In summary, our study possesses several notable strengths. We are the first to systematically investigate the combined effects of varying dietary live microbe intake levels and sedentary behavior on mortality risk in hypertensive populations, demonstrating an additive cumulative risk from both low microbial intake and prolonged sedentariness. Importantly, our application of threshold analysis to redefine sedentary behavior thresholds offers improved characterization of activity patterns in this hypertensive population. Therefore, this study provides valuable insights for hypertensive individuals with sedentary occupations (such as office workers, programmers, truck drivers). It suggests that incorporating foods rich in dietary microbes such as yogurt, kimchi, and kefir may serve as an effective dietary intervention to complement their health management. However, several limitations must be acknowledged. First, while our classification of dietary live microbes follows established expert consensus cited in numerous studies, the lack of precise microbial quantification in food items may introduce classification bias.
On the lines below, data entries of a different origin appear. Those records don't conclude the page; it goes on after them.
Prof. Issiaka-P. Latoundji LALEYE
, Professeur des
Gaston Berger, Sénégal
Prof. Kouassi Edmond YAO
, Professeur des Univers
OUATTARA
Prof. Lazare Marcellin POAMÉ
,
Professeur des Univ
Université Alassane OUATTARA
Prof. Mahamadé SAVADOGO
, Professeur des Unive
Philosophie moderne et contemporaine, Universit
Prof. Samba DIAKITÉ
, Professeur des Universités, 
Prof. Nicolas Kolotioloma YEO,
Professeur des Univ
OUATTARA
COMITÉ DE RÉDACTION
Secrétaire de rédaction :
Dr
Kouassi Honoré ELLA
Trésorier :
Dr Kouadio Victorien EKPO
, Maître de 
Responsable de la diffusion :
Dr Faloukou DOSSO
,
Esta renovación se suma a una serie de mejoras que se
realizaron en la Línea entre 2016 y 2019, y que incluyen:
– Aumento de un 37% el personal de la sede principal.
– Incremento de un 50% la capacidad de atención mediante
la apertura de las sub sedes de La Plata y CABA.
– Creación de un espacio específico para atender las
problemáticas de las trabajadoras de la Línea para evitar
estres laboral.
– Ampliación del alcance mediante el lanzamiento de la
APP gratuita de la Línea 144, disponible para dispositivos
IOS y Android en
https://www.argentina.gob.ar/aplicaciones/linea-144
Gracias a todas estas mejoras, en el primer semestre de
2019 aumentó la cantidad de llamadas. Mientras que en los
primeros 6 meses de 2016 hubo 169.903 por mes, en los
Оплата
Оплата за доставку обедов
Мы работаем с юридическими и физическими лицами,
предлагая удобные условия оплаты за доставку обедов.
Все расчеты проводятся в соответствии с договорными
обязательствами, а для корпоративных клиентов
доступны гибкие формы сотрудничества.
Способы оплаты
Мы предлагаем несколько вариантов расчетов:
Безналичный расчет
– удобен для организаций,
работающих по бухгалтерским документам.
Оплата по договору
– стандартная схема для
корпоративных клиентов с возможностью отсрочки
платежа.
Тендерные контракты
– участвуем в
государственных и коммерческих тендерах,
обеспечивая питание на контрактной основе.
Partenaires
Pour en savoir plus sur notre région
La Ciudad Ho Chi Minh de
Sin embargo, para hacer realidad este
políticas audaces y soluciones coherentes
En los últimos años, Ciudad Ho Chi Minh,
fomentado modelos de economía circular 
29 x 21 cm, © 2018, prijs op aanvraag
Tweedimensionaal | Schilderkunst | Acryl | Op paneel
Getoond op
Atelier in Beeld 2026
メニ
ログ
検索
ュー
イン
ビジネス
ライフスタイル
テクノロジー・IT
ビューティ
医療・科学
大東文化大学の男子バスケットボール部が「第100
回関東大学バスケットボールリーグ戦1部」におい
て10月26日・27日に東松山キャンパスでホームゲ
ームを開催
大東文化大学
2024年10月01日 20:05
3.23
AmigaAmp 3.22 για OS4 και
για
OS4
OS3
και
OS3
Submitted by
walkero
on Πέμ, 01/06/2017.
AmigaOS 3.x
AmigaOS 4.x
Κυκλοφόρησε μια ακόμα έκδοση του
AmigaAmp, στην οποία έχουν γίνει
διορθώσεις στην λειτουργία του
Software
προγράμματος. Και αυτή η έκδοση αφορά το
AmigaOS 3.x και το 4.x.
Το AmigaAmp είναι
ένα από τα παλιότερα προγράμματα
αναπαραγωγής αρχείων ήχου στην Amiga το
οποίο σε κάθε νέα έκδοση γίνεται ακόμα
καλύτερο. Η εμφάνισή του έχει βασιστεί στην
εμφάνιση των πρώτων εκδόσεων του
Second, the NHANES dietary data collection relies on self-reported questionnaires, which are susceptible to recall bias regarding both food intake and sedentary time estimation. These methodological constraints necessitate validation through subsequent studies. Furthermore, as our analysis focused on the U.S. population with distinct genetic, lifestyle, healthcare and socioeconomic characteristics compared to other regions, global generalization of these findings requires caution. While our results suggest potential benefits of dietary microbial supplementation for sedentary hypertensive individuals, more robust evidence is needed to conclusively establish the relationship between live microbe consumption, sedentary behavior and mortality risk.

Conclusion

The mortality risk in hypertensive individuals due to low intake of dietary live microbes and prolonged sedentary behavior is cumulative. Consuming foods rich in dietary microbes may help reduce the mortality risk associated with sedentary behavior in hypertensive populations.